SHOT Show 2008 – Part 2
by B.B. Pelletier
The Beeman booth was bursting with new models this year, but before we go there, I asked Don Walker, their service manager, about the 1000H rifle I had problems with. He said he wasn’t aware of any general problem with power loss, but the breech seal, which is a common o-ring, can be prone to fall out on some rifles. When I get home, I’ll check that immediately. Beeman included a spare inside the case, so if that’s the problem I’ll be running again right away. If it’s anything else, I’ll send the rifle to Beeman and Walker promised to tell me what the problem was.
Double Gold guns
These are a family of spring guns that have been carefully hand-assembled and have scopes mounted and sighted-in by the Beeman service staff. I learned that the R9 Goldfinger has always been sighted-in by Beeman, as well. You should be on paper at 10 meters as soon as you take the rifle out of the box. The new Double Gold guns include the R1, RX2, R9 and R7 rifles and the P5 pistol – a new version of the HW70 breakbarrel pistol that has no open sights and looks very sharp!

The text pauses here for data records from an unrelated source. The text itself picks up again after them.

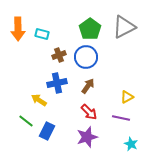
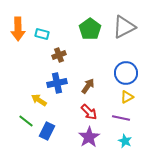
blue circle: moved 40 px right, 16 px down
purple star: moved 2 px right; rotated 15 degrees counterclockwise
cyan star: moved 6 px left, 3 px up
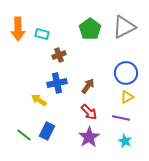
green line: moved 2 px left, 14 px down
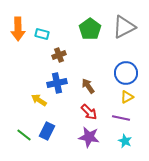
brown arrow: rotated 70 degrees counterclockwise
purple star: rotated 30 degrees counterclockwise
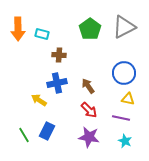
brown cross: rotated 24 degrees clockwise
blue circle: moved 2 px left
yellow triangle: moved 1 px right, 2 px down; rotated 40 degrees clockwise
red arrow: moved 2 px up
green line: rotated 21 degrees clockwise
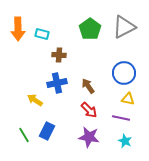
yellow arrow: moved 4 px left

Beeman will be selling Falcon precharged rifles in 2008. The 8-shot Beeman Falcon R was formerly called the Prairie Falcon, and there’s also a new Falcon carbine. Both have Lothar Walther barrels. Neither rifle will have a regulator, according to Falcon director John Cooper, but they have exceptionally well-balanced valves that get a good string of shots within a narrow band of velocity.
There will also be a single-shot Falcon Trophy that will be Beeman’s entry-level PCP. It’s truly ambidextrous and has a bolt that switches easily from right to left sides. All the Falcon rifles will accept Falcon’s match-grade adjustable trigger that must be installed by Beeman.
One final, exciting rifle from Beeman is the new Heavy Target. It’s a derivative of the AR1000 but with a special trigger unit that has been more carefully assembled. The rifle comes without sights but has a 4-12×40 scope mounted, and a price that will vault it into the killer class. Beeman also offers the rifle with a nickel finish and 3-9×40 scope in the Silver Sting model.
As usual, Leapers had double-handfuls of new products, the most exciting of which is a new 3-9x Bug Buster! Imagine what you can do with one of those! They also have several new long eye-relief scopes, including a new 2-7x variable. There’s now a whole family of long eye-relief scopes.
Leapers is the company I’m working with on the RWS Diana scope mount base to correct for the scope stop and barrel droop. I spoke with the engineer who’s working on the project, and we feel we have finally gotten the design down. It’s just a question of which prototype we choose for the final production article. By mid-year, we hope to have a foolproof mount for all Diana spring rifles.
Leapers also has some exciting new lasers and flashlights. One is a combination laser/flashlight for tactical pistols that I will test on my new Wilson CQB Light Rail. If it can withstand that, it should work well on any airsoft pistol. The other new item is a green laser that’s many times brighter than current red lasers. I saw the dot indoors at 100 yards.
The final Leapers product is a tactical bag with a single shoulder strap. If the street price is anywhere near the SHOT Show special price, I predict this will be a best-seller! I got one that I plan to use right away. It has more pockets than a magician, and looks like it will carry everything you need for a day trip.
An item that caught my fancy is a new tactical flashlight that puts out over 200 lumens of light and costs under $100. That level of power can be used to force compliance and give you time to club an intruder with a baseball bat or simply run away. Until now, that level of light cost over $200 and did not come in an aluminum shell that can withstand 20,000 lbs. of crushing pressure. It’s made by Fenix.
In the AE Xenide booth, I saw a 1,500+ lumen light that operates on rechargable batteries and sells for less than $350. Compliance? You can easily force it out to 30 yards.
There was much more to see. I’ll be returning to this report in the future.